The Problem

The Dead Sea


The Dead Sea is the lowest place on earth.

It attracts tourists from all over the world, who enjoy its healing waters.


The Dead Sea, bordering the Middle Eastern countries is reportedly losing water, with the surface receding at the rate of around three feet annually, due to irrigation water taken out of its tributary, the River Jordan.


The Dead Sea not only provides water for the area, but is also popular with the health and tourism industry thanks to its unique mineral properties. 

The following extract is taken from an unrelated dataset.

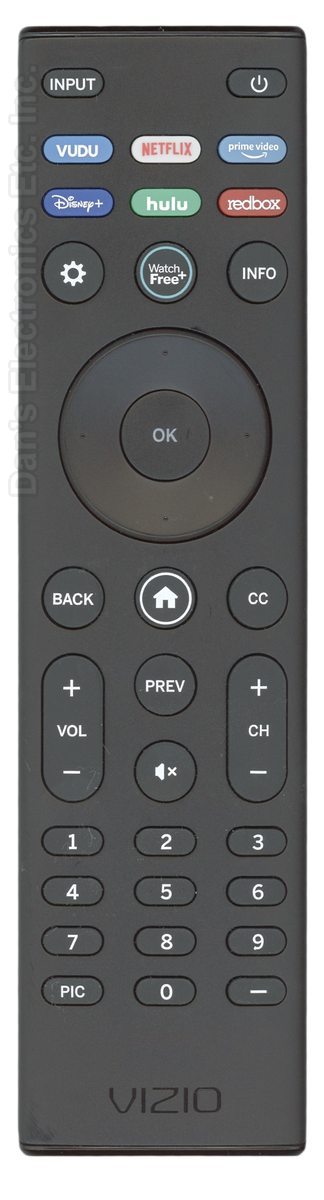 The height and width of the screenshot is (1200, 324). In order to click on remote number keys in this screenshot , I will do `click(76, 838)`, `click(176, 839)`, `click(249, 840)`, `click(250, 896)`, `click(161, 888)`, `click(75, 889)`, `click(74, 938)`, `click(171, 942)`, `click(261, 938)`, `click(157, 990)`. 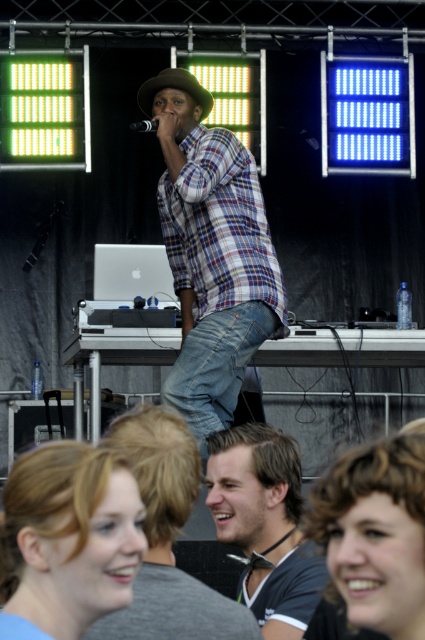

The Dead Sea has already lost more than one third of its surface area over the years. The water level is currently dropping by over 1 meter every year and its shoreline is expected to drop from 411 meters to 430 meters below sea level by 2020, according to the environmentalist group EcoPeace Middle East.

Traditionally, the Jordan River is the Dead Sea’s inflow source. However, 50 years ago it was diverted to supply cities, reducing the water inflow level to the Dead Sea to just 5% of its original volume.

The hot and dry climate of the region makes it difficult for the Dead Sea to restore itself. That added to the rapid loss of water has resulted in the increased salinity of the lake.

The group also points out that the Dead Sea is threatened by cosmetic companies that extract mineral water from the region to make beauty products. Hotels and attractions built along the shoreline also release untreated sewage into the Dead Sea.



Most of the damage has been done in the last half-century, when almost all the water that once reached the Dead Sea was diverted to farms and taps. "Everything changed when we started diverting water from the Sea of Galilee," says Mira Edelstein of Friends of the Earth Middle East.
 "The Jordan River used to bring 1.3 billion cu. ft. [37 million cu m] of water a year. Today it's 50 million. That's 2% of what it was."

At the same time, a unique and thirsty industry has been taking water from the sea, accelerating its decline. 

At the southern tip of the sea, the sprawling Dead Sea Works leaches huge quantities of the fertilizer potash from the seawater by funneling water through a canal into vast evaporation ponds in what once was the sea's southern basin. 

The companies claimed to put some of the water back, in addition a similar operation on the Jordanian side, the result is a net loss for an already shrinking lake.